Now, according to World Concern relief director Kelly Miller, the agency is bolstering its efforts to get relief to Afghan refugees in the surrounding countries.

"For the past three years, World Concern has supplied clothing, medical supplies and food to Afghan refugees in Tajikistan, Uzbekistan and northern Afghanistan. Now we are working with partners to expand that effort, if possible, into Pakistan," said Miller.

Beginning Oct. 1, part of those efforts include encouraging people in the northwest United States to donate hygiene SHARE Kits for refugees. Each kit will include a toothbrush, toothpaste, soap, washcloth and other basic hygiene related items.

Many families fleeing Afghanistan left their homes with nothing, fearing for their very survival, said Miller. The kits will be given to refugees along with food and shelter at camps set up in neighboring countries.

The current goal is to collect 15,000 kits by Oct. 21, which will then be immediately shipped. For more information related to the hygiene kits, please visit www.worldconcern.org. Cash donations may be sent to World Concern, Afghan Refugee Relief Fund, 19303 Fremont Ave. N., Seattle, WA 98133 or made by calling (800) 755-5022.

Meanwhile, Action by Churches Together (ACT) International will shortly issue an Appeal for Afghan refugees. ACT is currently assisting the victims of the severe drought and civil war and is preparing to respond to a new wave of refugees and after a possible U.S. strike on Afghanistan.

ACT members working in Pakistan and Afghanistan include Church World Service, Norwegian Church Aid, Christian Aid, Middle East Council of Churches and the United Methodist Committee on Relief.

As ACT member Norwegian Church Aid (NCA) pointed out, many of those who left their homes in the cities may have gone to their home villages or to stay with relatives or friends, and therefore will not appear in a camp. NCA partners have started to identify most urgent needs among people in the Logar province, where food and non-food items are already being distributed.
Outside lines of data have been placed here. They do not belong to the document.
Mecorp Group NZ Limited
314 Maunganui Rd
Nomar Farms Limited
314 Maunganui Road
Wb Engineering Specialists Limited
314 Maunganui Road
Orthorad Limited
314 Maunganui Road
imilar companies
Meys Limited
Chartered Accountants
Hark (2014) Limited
Border areas where groups are said to be waiting for the border to open are being surveyed. In case of continued border closure, camps may also be established in rural areas inside the borders of Afghanistan. NCA will focus on providing water, sanitation services and shelter, but will also provide food and non-food items for immediate needs, medical supplies, clothes and give some psychosocial assistance.

Church World Service (CWS) will focus on shelter. The project aims to provide emergency shelter kits to the most vulnerable families, who have been either internally displaced or have crossed the border. The project targets 15,000 families or more than 100,000 people and will be implemented in refugee camps.
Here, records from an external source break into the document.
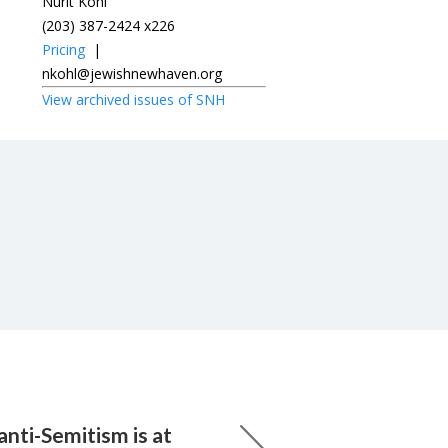
Nurit Kohl
(203) 387-2424 x226
Pricing
|
nkohl@jewishnewhaven.org
View archived issues of SNH
nti-Semitism is at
Christian Aid will provide emergency relief in Pakistan, Afghanistan and Iran. The programs are focusing on the distribution of food and other basic relief items and some assistance in agriculture.

And the Middle East Council of Churches, working in cooperation with the Iranian Red Crescent, will focus on Afghan refugees in Iran and refugee groups concentrated alongside the Iranian-Afghan border. The response will entail food and non-food distributions such as tents and medical assistance.
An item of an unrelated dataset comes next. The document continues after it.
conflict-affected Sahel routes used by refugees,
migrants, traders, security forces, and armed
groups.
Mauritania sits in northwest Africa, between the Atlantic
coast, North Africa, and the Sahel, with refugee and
Some relief is on the way right now. According to the Associated Press (AP), the first World Food Program convoy of food arrived Oct.1 for the hungry in the Afghan capital Kabul. Eight trucks carrying 218 tons of wheat made it to Kabul, said Khalid Mansour, the World Food Program information officer in neighboring Pakistan.

Kenzo Oshima, the U.N. undersecretary general for humanitarian affairs, arrived in the Pakistani capital, Islamabad, on Oct.1 and met with President Pervez Musharraf. "There is a large number of people who need food, water, shelter and other life-saving material inside Afghanistan,'' Oshima said, calling for more international aid. "Much more needs to be done,'' he said in the AP report.

The food convoy was the first to reach Kabul since the terror attacks and the subsequent pullout from Afghanistan of humanitarian staff. Mansour said the arrival of the wheat means there is enough food in their stocks to last until end of October.